Some of the supported parameters:
- `max_tokens`: The maximum number of tokens the output text can have.
- `temperature`: What sampling temperature to use. Higher values mean the model will take more risks.
    Try 0.9 for more creative applications and 0 (argmax sampling) for ones with a well-defined answer.
- `top_p`: An alternative to sampling with temperature, called nucleus sampling, where the model
    considers the results of the tokens with top_p probability mass.

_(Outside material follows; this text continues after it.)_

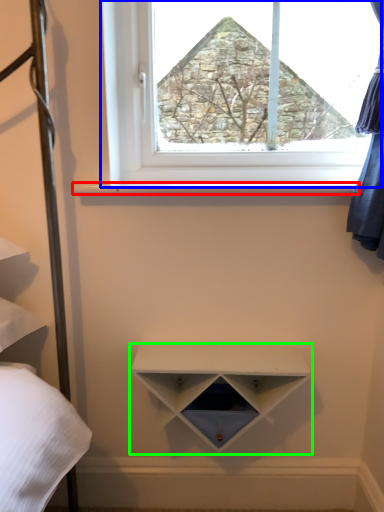 Question: Based on their relative distances, which object is nearer to window sill (highlighted by a red box)? Choose from window (highlighted by a blue box) and shelf (highlighted by a green box).

Choices:
 (A) window
 (B) shelf

Answer: (A) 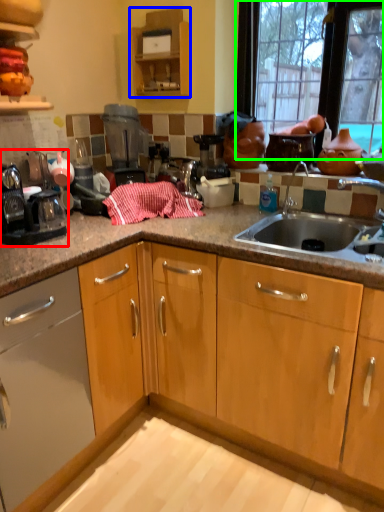 Question: Estimate the real-world distances between objects in this image. Which object is farther from appliance (highlighted by a red box), cabinetry (highlighted by a blue box) or window (highlighted by a green box)?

So 0.1 means only the tokens
    comprising the top 10% probability mass are considered.
- `stream`: Whether to stream back partial progress. If set, tokens will be sent as data-only server-sent
    events as they become available, with the stream terminated by a data: [DONE] message.
- `safe_prompt`: Whether to inject a safety prompt before all conversations.
- `random_seed`: The seed to use for random sampling.
- `tools`: A list of Tool and/or Toolset objects, or a single Toolset for which the model can prepare calls.
Each tool should have a unique name.
- `timeout`: The timeout for the Together AI API call.
- `max_retries`: Maximum number of retries to contact Together AI after an internal error.
If not set, it defaults to either the `OPENAI_MAX_RETRIES` environment variable, or set to 5.
- `http_client_kwargs`: A dictionary of keyword arguments to configure a custom `httpx.Client`or `httpx.AsyncClient`.
For more information, see the [HTTPX documentation](https://www.python-httpx.org/api/`client`).

<a id="haystack_integrations.components.generators.togetherai.chat.chat_generator.TogetherAIChatGenerator.to_dict"></a>

#### TogetherAIChatGenerator.to\_dict

```python
def to_dict() -> Dict[str, Any]
```

Serialize this component to a dictionary.

**Returns**:

The serialized component as a dictionary.